Records contained in a dataset:
*** Block opens ***

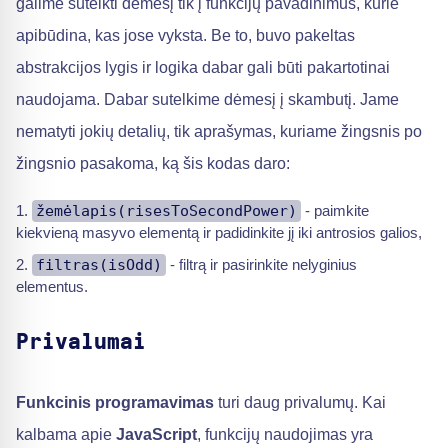
galime sutelkti dėmesį tik į funkcijų pavadinimus, kurie
apibūdina, kas jose vyksta. Be to, buvo pakeltas
abstrakcijos lygis ir logika dabar gali būti pakartotinai
naudojama. Dabar sutelkime dėmesį į skambutį. Jame
nematyti jokių detalių, tik aprašymas, kuriame žingsnis po
žingsnio pasakoma, ką šis kodas daro:
žemėlapis(risesToSecondPower)
- paimkite
kiekvieną masyvo elementą ir padidinkite jį iki antrosios galios,
filtras(isOdd)
- filtrą ir pasirinkite nelyginius
elementus.
Privalumai
Funkcinis programavimas
turi daug privalumų. Kai
kalbama apie
JavaScript
, funkcijų naudojimas yra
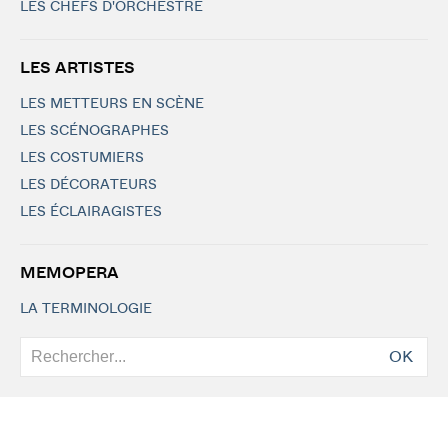
LES CHEFS D'ORCHESTRE
LES ARTISTES
LES METTEURS EN SCÈNE
LES SCÉNOGRAPHES
LES COSTUMIERS
LES DÉCORATEURS
LES ÉCLAIRAGISTES
MEMOPERA
LA TERMINOLOGIE
OK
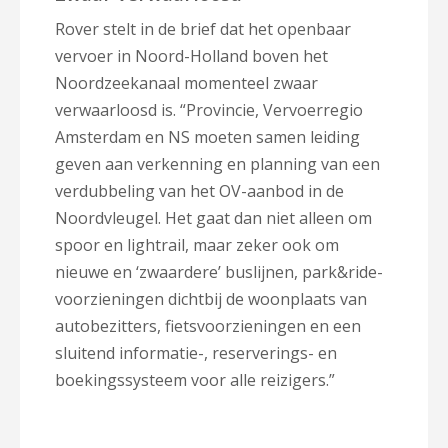
Rover stelt in de brief dat het openbaar
vervoer in Noord-Holland boven het
Noordzeekanaal momenteel zwaar
verwaarloosd is. “Provincie, Vervoerregio
Amsterdam en NS moeten samen leiding
geven aan verkenning en planning van een
verdubbeling van het OV-aanbod in de
Noordvleugel. Het gaat dan niet alleen om
spoor en lightrail, maar zeker ook om
nieuwe en ‘zwaardere’ buslijnen, park&ride-
voorzieningen dichtbij de woonplaats van
autobezitters, fietsvoorzieningen en een
sluitend informatie-, reserverings- en
boekingssysteem voor alle reizigers.”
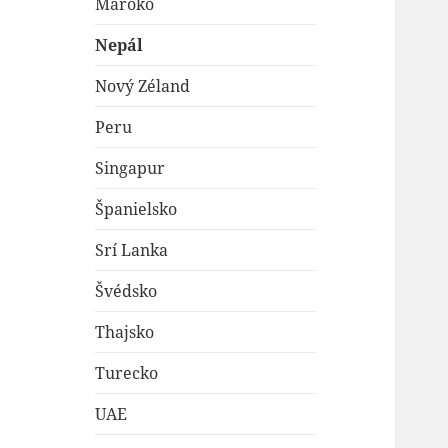
Maroko
Nepál
Nový Zéland
Peru
Singapur
Španielsko
Srí Lanka
Švédsko
Thajsko
Turecko
UAE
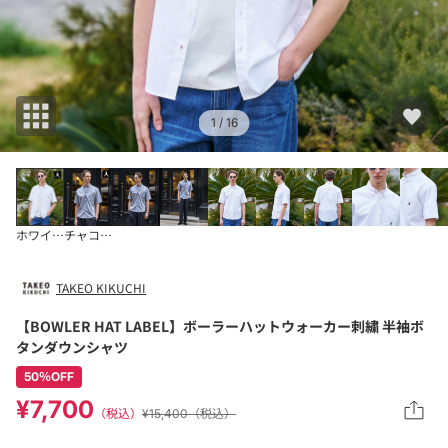
1
/ 16
ホワイト(001)
チャコールグレー(0
TAKEO KIKUCHI
【BOWLER HAT LABEL】ボーラーハットウォーカー刺繍 半袖ボ
タンダウンシャツ
50％OFF
¥7,700
（税込）
¥15,400（税込）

*** Block closes ***

PROBLEM TO SOLVE: Locate the word "funkcijų" in the data above. Copy every line carrying it.

ANSWER TO THE PROBLEM:
galime sutelkti dėmesį tik į funkcijų pavadinimus, kurie
, funkcijų naudojimas yra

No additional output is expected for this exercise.